- [YOUR OBJECTIVE] Show every line from the entries that follow which holds the word "toko".

*** Opening INPUT RECORDS ***

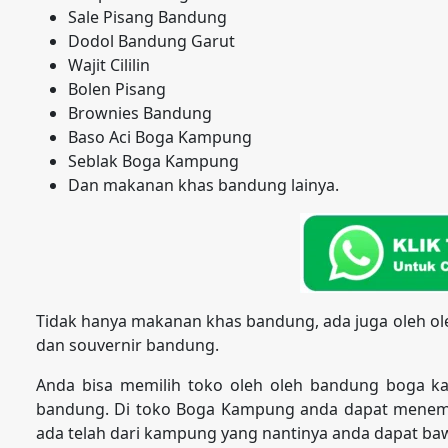
Sale Pisang Bandung
Dodol Bandung Garut
Wajit Cililin
Bolen Pisang
Brownies Bandung
Baso Aci Boga Kampung
Seblak Boga Kampung
Dan makanan khas bandung lainya.
Tidak hanya makanan khas bandung, ada juga oleh o
dan souvernir bandung.
Anda bisa memilih toko oleh oleh bandung boga k
bandung. Di toko Boga Kampung anda dapat menemu
ada telah dari kampung yang nantinya anda dapat baw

*** Closing INPUT RECORDS ***

- [FINAL ANSWER]
Anda bisa memilih toko oleh oleh bandung boga k
bandung. Di toko Boga Kampung anda dapat menemu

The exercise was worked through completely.